If I understand the post correctly, you are seeing:

  • Caffe2 warning → ignore it, as it was disabled and will have no effect
  • BrokenPipeError when writing to a file → check if multiple processes are writing to the file
  • accuracy drop when using pin_memory=True → could you post a code snippet to reproduce this issue?
import torch
from utils.torch_utils import init_seed

from datasets.get_dataset import get_dataset
from models.get_model import get_model
from losses.get_loss import get_loss
from trainer.get_trainer import get_trainer


def main(cfg, _log):
    init_seed(cfg.seed)

    _log.info("=> fetching img pairs.")
    train_set, valid_set = get_dataset(cfg)
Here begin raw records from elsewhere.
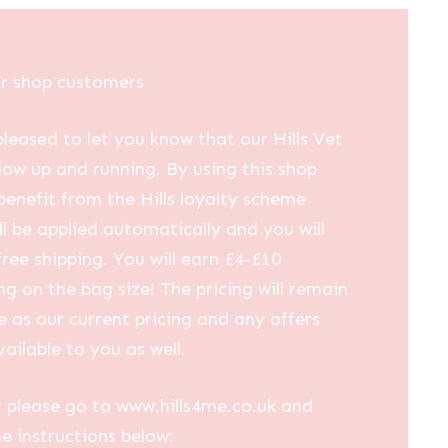
£30.00
through
£53.30
ur shop customers
leased to let you know that our Hills Vet
now up and running. By using this shop
 benefit from the Hills loyalty scheme
ll be applied automatically and you will
free shipping. You will earn £4-£10
g on the bag size! The pricing will remain
 as our current pricing and any offers
vailable to you as well.
 please go to www.hills4me.co.uk and
he instructions below: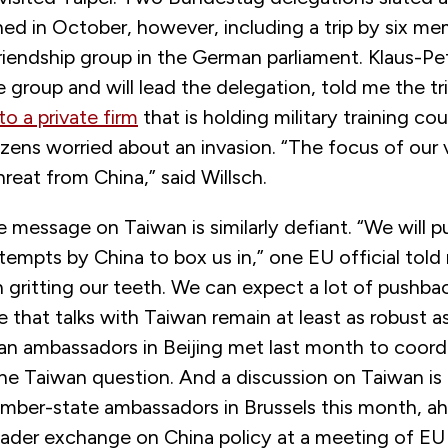
ed in October, however, including a trip by six me
friendship group in the German parliament. Klaus-Pet
group and will lead the delegation, told me the tr
 to a private firm
that is holding military training cou
zens worried about an invasion. “The focus of our vi
reat from China,” said Willsch.
he message on Taiwan is similarly defiant. “We will 
tempts by China to box us in,” one EU official told m
 gritting our teeth. We can expect a lot of pushba
 that talks with Taiwan remain at least as robust a
an ambassadors in Beijing met last month to coordi
he Taiwan question. And a discussion on Taiwan i
er-state ambassadors in Brussels this month, a
oader exchange on China policy at a meeting of EU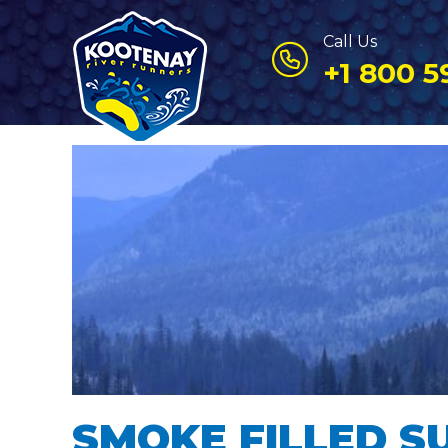
Call Us
+1 800 5
SMOKE FILLED S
    _log.info('{} samples found, {} train samples and {} test samples '.format(
        len(valid_set) + len(train_set),
        len(train_set),
        len(valid_set)))

    train_loader = torch.utils.data.DataLoader(
        train_set, batch_size=cfg.train.batch_size,
        num_workers=cfg.train.workers, pin_memory=True, shuffle=True)

    max_test_batch = 4
    if type(valid_set) is torch.utils.data.ConcatDataset:
        valid_loader = [torch.utils.data.DataLoader(
            s, batch_size=min(max_test_batch, cfg.train.batch_size),
            num_workers=min(4, cfg.train.workers),
            pin_memory=True, shuffle=False) for s in valid_set.datasets]
        valid_size = sum([len(l) for l in valid_loader])
    else:
        valid_loader = torch.utils.data.DataLoader(
            valid_set, batch_size=min(max_test_batch, cfg.train.batch_size),
            num_workers=min(4, cfg.train.workers),
            pin_memory=True, shuffle=False)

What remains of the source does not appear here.